■ TASK DESCRIPTION
Scan the listing below for the word "ARTE", then copy each line that has it.

■ PROVIDED RECORDS
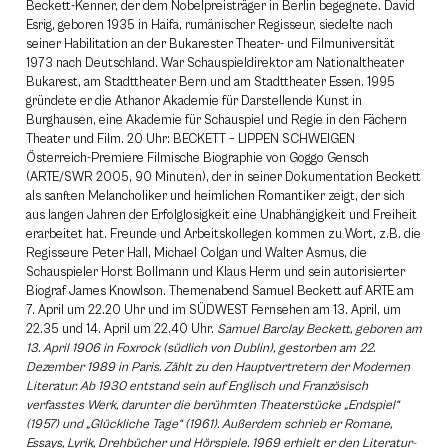
Beckett-Kenner, der dem Nobelpreisträger in Berlin begegnete. David
Esrig, geboren 1935 in Haifa, rumänischer Regisseur, siedelte nach
seiner Habilitation an der Bukarester Theater- und Filmuniversität
1973 nach Deutschland. War Schauspieldirektor am Nationaltheater
Bukarest, am Stadttheater Bern und am Stadttheater Essen. 1995
gründete er die Athanor Akademie für Darstellende Kunst in
Burghausen, eine Akademie für Schauspiel und Regie in den Fächern
Theater und Film. 20 Uhr: BECKETT – LIPPEN SCHWEIGEN
Österreich-Premiere Filmische Biographie von Goggo Gensch
(ARTE/SWR 2005, 90 Minuten), der in seiner Dokumentation Beckett
als sanften Melancholiker und heimlichen Romantiker zeigt, der sich
aus langen Jahren der Erfolglosigkeit eine Unabhängigkeit und Freiheit
erarbeitet hat. Freunde und Arbeitskollegen kommen zu Wort, z.B. die
Regisseure Peter Hall, Michael Colgan und Walter Asmus, die
Schauspieler Horst Bollmann und Klaus Herm und sein autorisierter
Biograf James Knowlson. Themenabend Samuel Beckett auf ARTE am
7. April um 22.20 Uhr und im SÜDWEST Fernsehen am 13. April, um
22.35 und 14. April um 22.40 Uhr.
Samuel Barclay Beckett, geboren am
13. April 1906 in Foxrock (südlich von Dublin), gestorben am 22.
Dezember 1989 in Paris. Zählt zu den Hauptvertretern der Modernen
Literatur. Ab 1930 entstand sein auf Englisch und Französisch
verfasstes Werk, darunter die berühmten Theaterstücke „Endspiel“
(1957) und „Glückliche Tage“ (1961). Außerdem schrieb er Romane,
Essays, Lyrik, Drehbücher und Hörspiele. 1969 erhielt er den Literatur-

■ ANSWER BOX
(ARTE/SWR 2005, 90 Minuten), der in seiner Dokumentation Beckett
Biograf James Knowlson. Themenabend Samuel Beckett auf ARTE am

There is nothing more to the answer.